→ Task to complete:
Only the lines from the one containing "钳类工具 (48, 682)" through the final line of the entries below are wanted, each copied exactly.

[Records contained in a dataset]
------

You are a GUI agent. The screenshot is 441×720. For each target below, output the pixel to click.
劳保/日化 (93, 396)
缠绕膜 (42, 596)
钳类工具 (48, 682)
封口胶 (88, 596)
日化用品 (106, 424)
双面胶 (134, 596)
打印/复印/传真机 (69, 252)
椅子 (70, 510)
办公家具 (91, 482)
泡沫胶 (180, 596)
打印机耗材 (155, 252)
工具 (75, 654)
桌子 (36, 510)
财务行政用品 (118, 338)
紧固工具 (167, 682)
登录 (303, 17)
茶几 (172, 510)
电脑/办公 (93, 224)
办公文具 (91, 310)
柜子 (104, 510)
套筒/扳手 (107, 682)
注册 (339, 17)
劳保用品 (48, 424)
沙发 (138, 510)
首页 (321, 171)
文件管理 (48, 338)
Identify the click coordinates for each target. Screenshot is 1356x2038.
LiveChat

------

→ Your response:
钳类工具 (48, 682)
封口胶 (88, 596)
日化用品 (106, 424)
双面胶 (134, 596)
打印/复印/传真机 (69, 252)
椅子 (70, 510)
办公家具 (91, 482)
泡沫胶 (180, 596)
打印机耗材 (155, 252)
工具 (75, 654)
桌子 (36, 510)
财务行政用品 (118, 338)
紧固工具 (167, 682)
登录 (303, 17)
茶几 (172, 510)
电脑/办公 (93, 224)
办公文具 (91, 310)
柜子 (104, 510)
套筒/扳手 (107, 682)
注册 (339, 17)
劳保用品 (48, 424)
沙发 (138, 510)
首页 (321, 171)
文件管理 (48, 338)
Identify the click coordinates for each target. Screenshot is 1356x2038.
LiveChat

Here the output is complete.